2017 AAE Distinguished Lecture

Event Date: September 7, 2017
Speaker: Stephen Jurczyk
Sponsor: School of Aeronautics & Astronautics
Time: TBD
Location: TBD
Open To: General public is welcome.
Steve Jurczyk headshot

"Technology's role in expanding the new low Earth orbit economy"

Stephen Jurczyk
Associate Administrator for Space Technology
NASA

Abstract
American entrepreneurs are creating new systems for space travel that reduce cost. They are jump-starting a whole new economy in low-Earth orbit based on NASA’s past investments and discoveries. Space comprises a rapidly growing information economy, with communications, remote sensing, and GPS satellites generating $300B in revenue a year, and growing 4 to 10 times the pace of America’s GDP. Soon, space will comprise a tourist economy and eventually a mining and manufacturing economy. Mr. Jurczyk will outline how the NASA space technology investments of today will impact the future of the space exploration and the space economy of tomorrow.


Bio
Mr. Stephen Jurczyk serves as Associate Administrator of the Space Technology Mission Directorate. As Associate Administrator, he manages and executes NASA’s Space Technology programs, focusing on infusion into the agency's exploration and science mission needs, proving the capabilities needed by the greater aerospace community, and developing the nation's innovation economy.

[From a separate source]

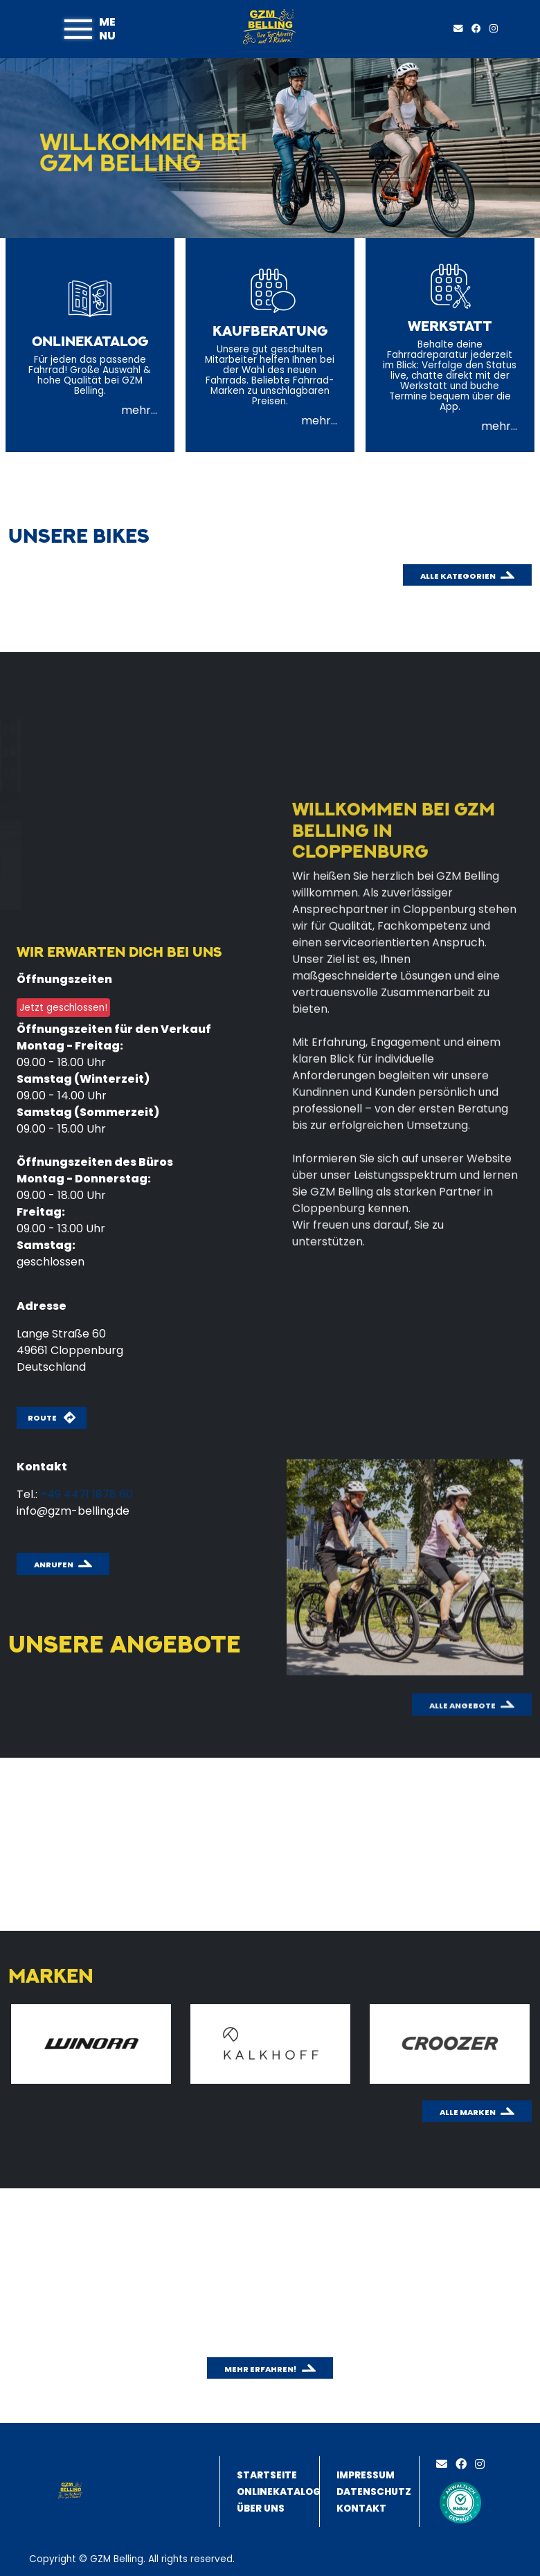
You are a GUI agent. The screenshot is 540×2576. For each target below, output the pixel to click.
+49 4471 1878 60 (86, 1494)
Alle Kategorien (458, 576)
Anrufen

Prior to this appointment, Mr. Jurczyk served as Deputy Director and then Director at NASA’s Langley Research Center in Hampton, Va. Langley, founded in 1917, is the nation’s first civilian aeronautical research facility and NASA’s oldest field center. Jurczyk was appointed Deputy Director in 2005 and Director in 2014 overseeing research addressing such challenges as global climate change; affordable, safe deep space exploration; and improving the nation’s air transportation system. As the senior management official at Langley, Jurczyk was responsible for the technical implementation of the center’s aeronautical, space and science programs, as well as the overall management of the facilities valued at more than $3.3 billion and a workforce of over 3,600 engineers and scientists.

Jurczyk has spent most of his 25-year career in aerospace with NASA in various systems engineering, management, and senior leadership positions at NASA Headquarters, Langley, and NASA’s Goddard Space Flight Center.

He is a recipient of the NASA Outstanding Leadership Medal and the Presidential Rank Award of Meritorious Executive.

Jurczyk is a graduate of the University of Virginia where he received a Bachelor of Science and a Master of Science in Electrical Engineering.